Géomètres : entre crise et opportunités

| 15 décembre 2016 | 0 commentaire

Catégorie: A l'actu, Formation, Marché, Secteur public, Utilisateurs

Les cabinets de géomètres-experts, géomètres-topographes, photogrammètres et experts fonciers font face à de nombreux défis. C’est ce que montre l’étude qu’ils ont demandée à l’Observatoire des métiers dans les professions libérales (OMPL).

En 2014, géomètres, topographes, photogrammètres et experts fonciers représentaient 1 800 établissements, généralement de petite taille avec une moyenne de six employés par structure.
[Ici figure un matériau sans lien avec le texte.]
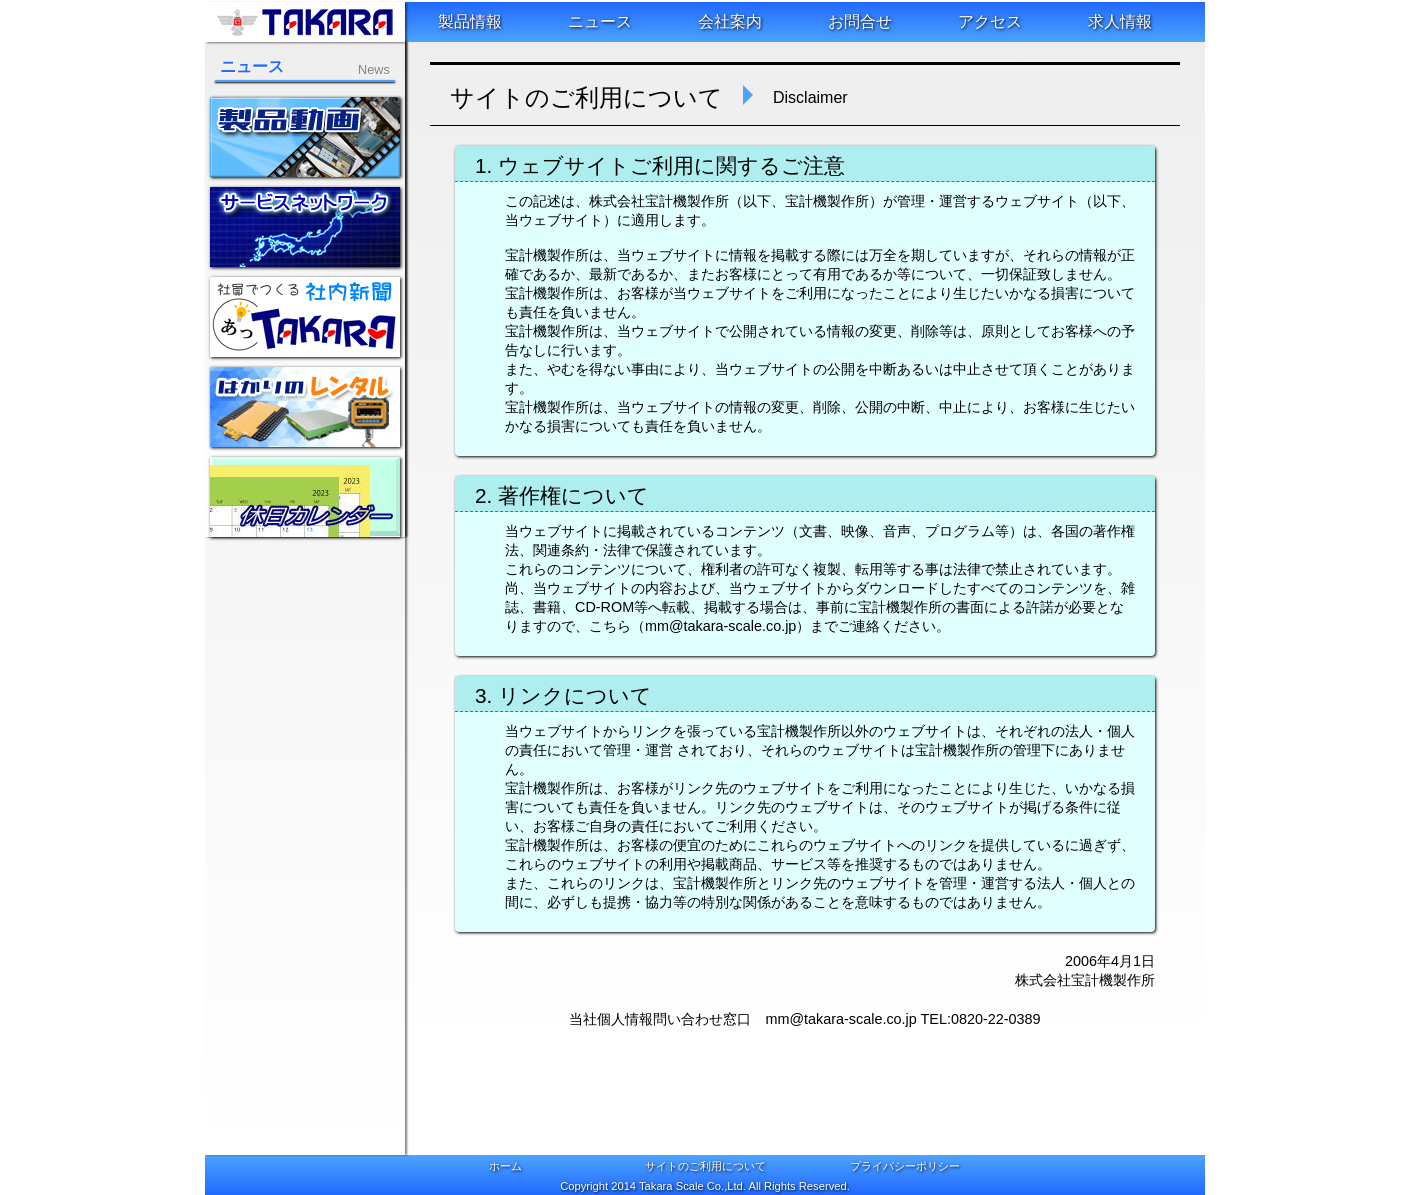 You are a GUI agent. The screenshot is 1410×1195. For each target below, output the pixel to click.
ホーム (505, 1166)
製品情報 (470, 21)
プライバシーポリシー (905, 1166)
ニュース (600, 21)
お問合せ (860, 21)
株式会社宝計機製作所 (305, 22)
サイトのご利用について (705, 1166)
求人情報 (1120, 21)
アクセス (990, 21)
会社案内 (730, 21) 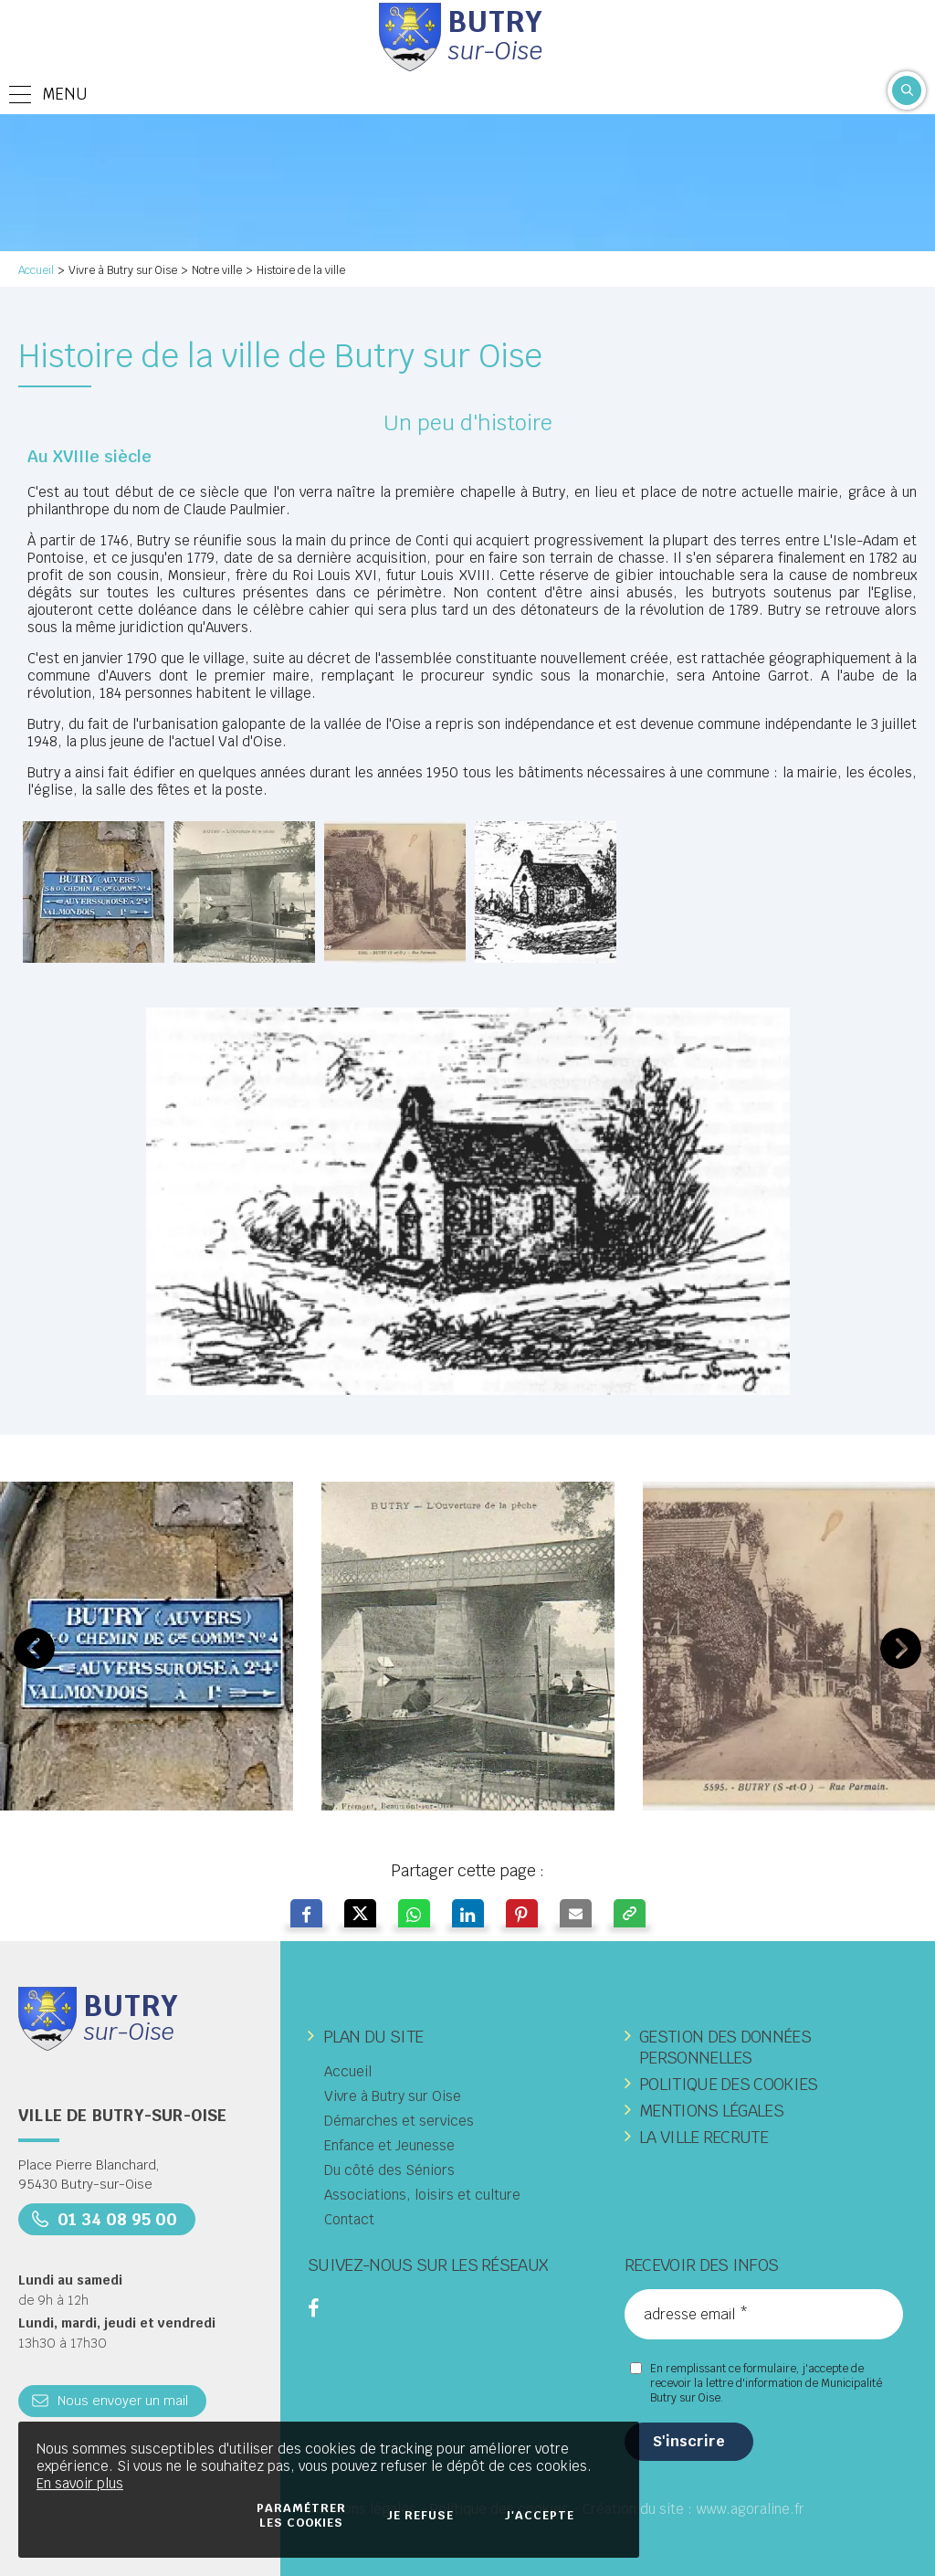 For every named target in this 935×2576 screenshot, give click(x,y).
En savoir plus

Avec 11 000 salariés et un peu plus de 2 000 non salariés, le secteur ne pèse pas bien lourd face aux 35 000 salariés des cabinets d’architecture et aux 248 000 dans l’ingénierie et les études techniques. La branche paye un lourd tribut à la crise de 2008 et à la baisse d’activité d’un secteur de la construction avec 1 400 salariés en moins par rapport à la dernière étude de 2008.

Densité des salariés des cabinets de géomètres-experts, topographes et photogrammètres par régions en 2012. Derrière une moyenne de 1,9 salarié pour 10 000 habitants se cachent des disparités territoriales où l’on retrouve la coupure classique Nord-Ouest/Sud-Est. (© étude OMPL)

Les géomètres, topographes, photogrammètres se trouvent confrontés à plusieurs défis, qui ont tendance à fragiliser les plus petits établissements. Les innovations techniques en matière d’acquisition de données ne sont pas faciles à suivre, tant en termes d’équipements que de montée en compétences. Ces innovations (3D, drones, BIM…) modifient le paysage concurrentiel et la chaîne de valeur, ce qui oblige les professionnels à repenser leurs services et leur valeur ajoutée. Le contexte normatif a lui aussi tendance à s’emballer dans les domaines du foncier et de l’urbanisme. De plus, l’accès à la commande publique devient plus compliqué pour les petits cabinets, partenaires privilégiés des communes, mais pas forcément des intercommunalités qui sont maintenant aux commandes. Comment va évoluer la profession ?L’OMPL étudie plusieurs scénarios prospectifs, selon la capacité des établissements à embaucher les bons profils, à se former, à mutualiser certaines acquisitions, à faire valoir leurs compétences techniques. Car si la période est dure, elle recèle également des réelles opportunités dans les domaines de la géomatique, de la détection de réseaux, de la génération de maquettes 3D, du bâtiment et de la ville intelligente.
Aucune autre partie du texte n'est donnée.